Barris confeccionados com castanheira, mogno, acácia, raulí e pinheiro já foram utilizados ao longo da história de acordo com a disponibilidade regional. No entanto, o poder de aportar aromas agradáveis e taninos, microoxigenar, estabilizar e decantar os sólidos no vinho fizeram do carvalho o recurso mais desejado quando se trata de afinar as características do nobre fermentado.
Aparentemente, o carvalho se mostra como recurso obrigatório na produção de vinhos, mas, ao colocarmos na mesma equação, sua escassez, o alto preço e sua marcante influência aromática, facilmente se chega à conclusão que seu uso é limitado a vinhos que o mereçam e consigam tirar proveito de suas propriedades aperfeiçoando personalidade e caráter.
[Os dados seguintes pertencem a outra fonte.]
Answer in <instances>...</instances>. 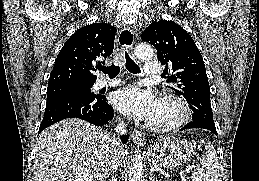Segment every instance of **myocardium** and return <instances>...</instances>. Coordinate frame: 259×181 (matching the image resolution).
I'll return each instance as SVG.
<instances>
[{
  "label": "myocardium",
  "mask_w": 259,
  "mask_h": 181,
  "mask_svg": "<svg viewBox=\"0 0 259 181\" xmlns=\"http://www.w3.org/2000/svg\"><path fill=\"white\" fill-rule=\"evenodd\" d=\"M160 103L171 105L176 110L173 120L166 123L149 122L148 127L155 132H169L184 126L190 118V110L187 103L172 91H166L159 97Z\"/></svg>",
  "instance_id": "myocardium-1"
}]
</instances>
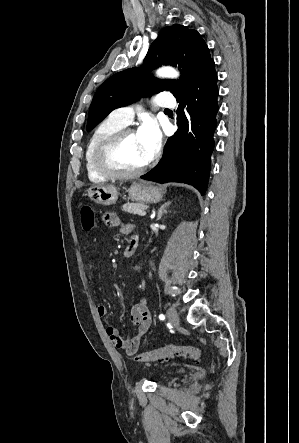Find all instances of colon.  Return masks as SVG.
Returning a JSON list of instances; mask_svg holds the SVG:
<instances>
[{
  "label": "colon",
  "instance_id": "5ec220e1",
  "mask_svg": "<svg viewBox=\"0 0 299 443\" xmlns=\"http://www.w3.org/2000/svg\"><path fill=\"white\" fill-rule=\"evenodd\" d=\"M79 217L81 227L84 231H91L95 226V213L89 205H82L79 208ZM171 357H184L192 360H198L201 352L198 348L188 345H166L144 351L135 357L137 362H147L152 360H166Z\"/></svg>",
  "mask_w": 299,
  "mask_h": 443
}]
</instances>
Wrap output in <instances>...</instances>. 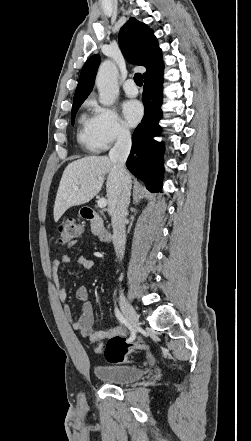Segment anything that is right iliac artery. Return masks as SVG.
<instances>
[{
  "mask_svg": "<svg viewBox=\"0 0 251 441\" xmlns=\"http://www.w3.org/2000/svg\"><path fill=\"white\" fill-rule=\"evenodd\" d=\"M115 314H116L117 318L119 319V321L130 330L131 335L129 337V341H133L135 339V333H134L133 329L131 328V326L129 325L128 321L124 318V316L122 315V313L120 312V310L118 308L115 309Z\"/></svg>",
  "mask_w": 251,
  "mask_h": 441,
  "instance_id": "1",
  "label": "right iliac artery"
}]
</instances>
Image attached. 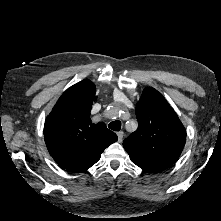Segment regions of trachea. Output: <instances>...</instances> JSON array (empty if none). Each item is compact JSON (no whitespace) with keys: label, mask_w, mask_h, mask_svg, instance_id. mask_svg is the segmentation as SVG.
<instances>
[{"label":"trachea","mask_w":221,"mask_h":221,"mask_svg":"<svg viewBox=\"0 0 221 221\" xmlns=\"http://www.w3.org/2000/svg\"><path fill=\"white\" fill-rule=\"evenodd\" d=\"M108 127L111 129V130H114V131H120L121 129V122L116 120V121H113L111 122Z\"/></svg>","instance_id":"trachea-1"}]
</instances>
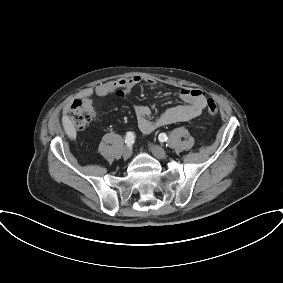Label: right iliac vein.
Here are the masks:
<instances>
[{
    "instance_id": "63e3f726",
    "label": "right iliac vein",
    "mask_w": 283,
    "mask_h": 283,
    "mask_svg": "<svg viewBox=\"0 0 283 283\" xmlns=\"http://www.w3.org/2000/svg\"><path fill=\"white\" fill-rule=\"evenodd\" d=\"M122 155L124 158H130L132 155V150L129 147H124L122 151Z\"/></svg>"
}]
</instances>
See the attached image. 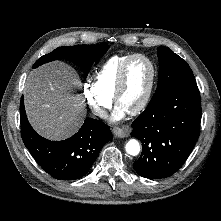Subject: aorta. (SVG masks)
<instances>
[{"instance_id":"aorta-1","label":"aorta","mask_w":221,"mask_h":221,"mask_svg":"<svg viewBox=\"0 0 221 221\" xmlns=\"http://www.w3.org/2000/svg\"><path fill=\"white\" fill-rule=\"evenodd\" d=\"M126 152L132 156L138 155L140 152L139 142L135 139L129 140L126 144Z\"/></svg>"}]
</instances>
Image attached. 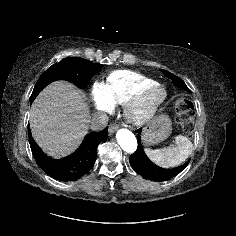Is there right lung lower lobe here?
Segmentation results:
<instances>
[{
	"label": "right lung lower lobe",
	"instance_id": "right-lung-lower-lobe-1",
	"mask_svg": "<svg viewBox=\"0 0 236 236\" xmlns=\"http://www.w3.org/2000/svg\"><path fill=\"white\" fill-rule=\"evenodd\" d=\"M28 131L31 151L37 164L52 178L65 182L79 179L92 168L97 156V147L108 136L107 128L89 133L75 152L57 160L47 156L33 140L29 127Z\"/></svg>",
	"mask_w": 236,
	"mask_h": 236
}]
</instances>
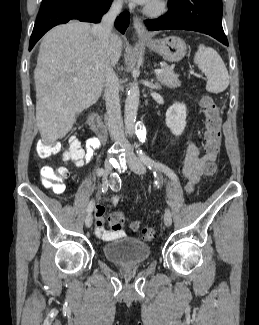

Características gerais do carvalho
Das mais de 250 espécies de carvalho, apenas três se mostram mais adequadas à produção de barricas. Uma americana e duas europeias. O carvalho americano possui o nome científico de Quercus alba, enquanto os carvalhos europeus são chamados de Quercus petraea (antes tido como Quercus sessiliflora) e Quercus robur (no passado, o Quercus pedunculata). Além de França e Estados Unidos, outros países como Portugal, Rússia, Hungria, Eslovênia e Canadá são conhecidos pela qualidade e viabilidade de extração de suas madeiras.
A árvore do carvalho, assim como a da videira, reage de formas distintas em função do terroir em que é plantada. Em solos mais férteis ou com muita luminosidade, as árvores crescem de forma acelerada, possuindo um tronco mais poroso (anéis mais largos), além de desenvolverem muitas ramas na parte mais inferior do tronco principal, indícios de baixa qualidade.
Uma poda gradual nas florestas é feita de forma que apenas cerca de 100 dos inicialmente 50 mil carvalhos plantados por hectare chegam ao final do ciclo. O corte definitivo das principais árvores é realizado no outono ou inverno, pois, nestas épocas, a seiva está concentrada nas raízes.
Um termo recorrente quando se fala de carvalho é o grão: se é fechado ou aberto. Para melhor compreender esse conceito, é mais fácil imaginar a madeira como uma série de tubos sobrepostos, cada tubo formando uma camada. A cada ciclo, forma- se um novo tubo de dentro para fora do tronco, sendo que estes são "colados" por uma substância chamada tilose. Ao se cortar transversalmente o tronco do carvalho, é possível notar uma série de anéis.
Pois bem, o tamanho (espessura) médio dos anéis corresponde ao grão. Quanto maior o anel, podemos deduzir que a madeira é mais porosa e provavelmente a árvore foi cultivada em uma área muito fértil e com clima mais quente. Ao contrário, quando os anéis são pequenos (grão fechado), menos porosa será a madeira e provavelmente originada de uma região mais fria, que propiciou um lento e consistente crescimento.
Carvalho americano
O carvalho americano, Quercus alba, possui granulação mais grossa, com árvores chegando ao ponto de corte já aos 60 anos, quase a metade do tempo que os europeus. Em um primeiro momento, isso indicaria que esta madeira é mais porosa que seus parentes europeus. Na realidade, isso é compensado por outro fator: o carvalho americano é rico em tiloses, que o torna mais duro e pouco permeável.
Por esta razão, a madeira desta espécie pode ser cortada com serra e em várias direções. Ao se fazer cortes transversais às fibras, mais células são rompidas, e isso libera mais compostos aromáticos. Ainda, essa característica do carvalho americano permite que o rendimento do tronco em aduelas (tábuas) para barricas seja maior, em torno de 40% - enquanto nos carvalhos europeus esse rendimento gira em torno de 20% -, o que também se reflete no preço das barricas.
O carvalho americano é conhecido por liberar aromas mais intensos que o francês, e normalmente associados ao coco, baunilha e lácteos, além de taninos um pouco mais agressivos.